Pitingo
Biografía, discografía, audio y comentarios de los lectores

 

"Lo importante es meterle el flamenco a la gente de una manera adornada, si no, se va al garete"

 

Entrevista a Pitingo, cantaor flamenco. ‘Soulería’, tema a tema

“Lo que debería dar miedo es
no crear nada en el cante flamenco”

Silvia Calado. Madrid, mayo de 2008

Cuando la discográfica se percató del éxito en directo de ‘Soulería’, quiso dar la vuelta al segundo disco de Pitingo. Algún detalle cambió, la fusión entre soleá y bulería se precipitó, pero el cantaor onubense se negó a prescindir del flamenco. Ahonda el álbum en esa fórmula única de la ‘soulería’, convirtiéndolo ya en el prisma por el que sólo él mira lo mismo a clásicos de la otra orilla como ‘Killing me softly’, que a clásicos de la orilla jonda como La Niña de los Peines, Fernanda de Utrera, fandangos de Alosno o la taranta del Frutos con Juan Habichuela a la guitarra. Eso sí, no se sorprendan si tras un quejío, se encuentran un golpe de voz a lo Whitney Houston. “Si no, no soy Pitingo”, apostilla el artista. Mejor que lo explique él mismo: ‘Soulería’, tema a tema.
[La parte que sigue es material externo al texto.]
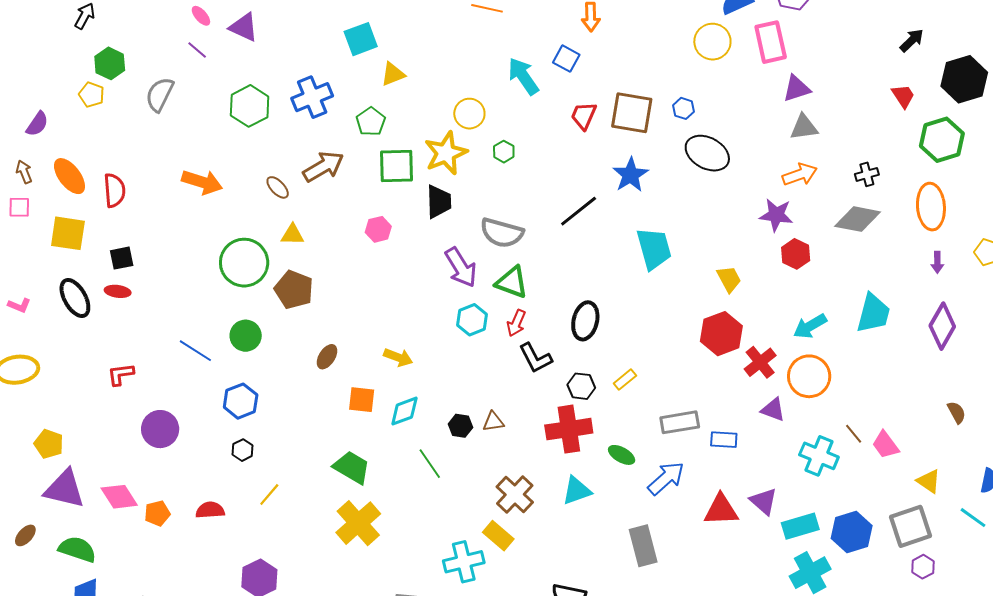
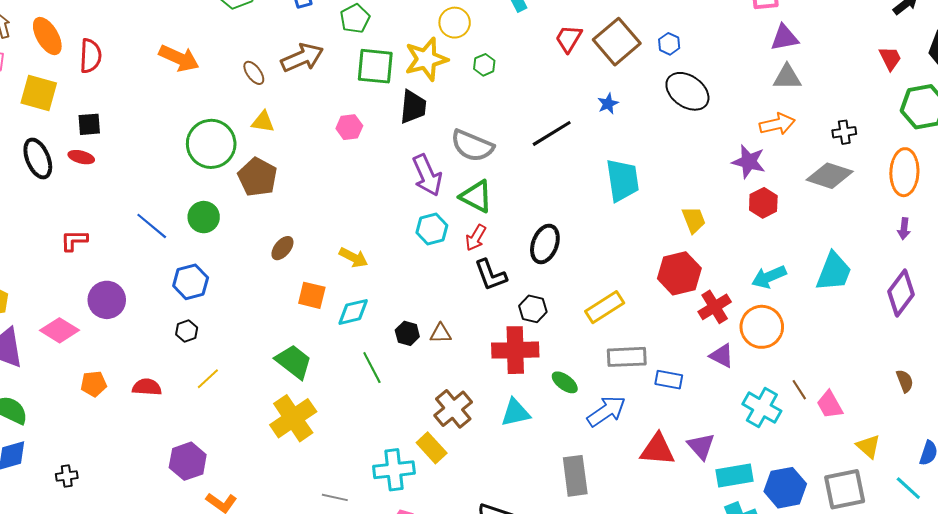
brown square: (632, 113) -> (617, 42), turned 33
blue star: (630, 175) -> (608, 104), size x0.6
yellow rectangle: (625, 380) -> (605, 307), moved, size x1.6
pink diamond: (119, 497) -> (60, 330), moved, turned -33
Pitingo (Foto Daniel Muñoz)
 
   

‘De Ayamonte a Mississippi’

“Está inspirado en el ‘Dont’ worry be happy’. En principio, lo íbamos a hacer con la melodía original, pero las cosas de los permisos... Y pensamos incluso en quitarlo. Pero estaban ya Juan Carmona, mi primo Fernando, su niño jaleando... Además, es un tema que al Tío Juan (Habichuela) le gusta mucho porque habla de él y hasta me dio las gracias. Así que lo dejamos cambiando un poco la melodía. No es lo que queríamos, pero nos ha forzado a hacer algo diferente. El título es por los coros, por el rollo. La melodía que hicimos es muy negra, muy del Mississippi. Y es el único tema del disco clasificado como una ‘soulería’, el palo de Pitingo... que no un palo nuevo, para que nadie se enfade”.

-Lo mismo algún día hace alguien una soulería...
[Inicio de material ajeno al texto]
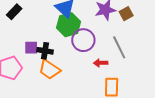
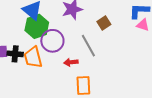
brown square: (126, 14) -> (104, 23), moved
orange trapezoid: (49, 69) -> (33, 57), moved, turned 45

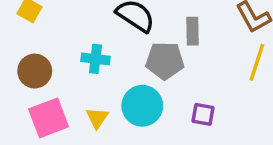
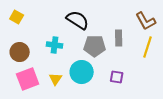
gray rectangle: (193, 31) -> (119, 38), moved

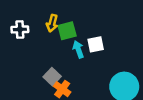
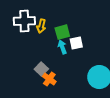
white cross: (20, 29) -> (24, 21), moved, size x1.5
green square: (67, 31) -> (62, 32), moved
“La malagueña de Chacón supongo que sería una innovación en aquella época. Las colombianas o las guajiras fueron una modernidad. Supongo que entonces dirían que estaban locos. Dentro de cien años, los gitanos cantarán por soulería igual que por soleá. Jajaja. “Después de esta soleá, voy a cantar un poquito por soulería”. Ojalá estuviéramos para verlo”.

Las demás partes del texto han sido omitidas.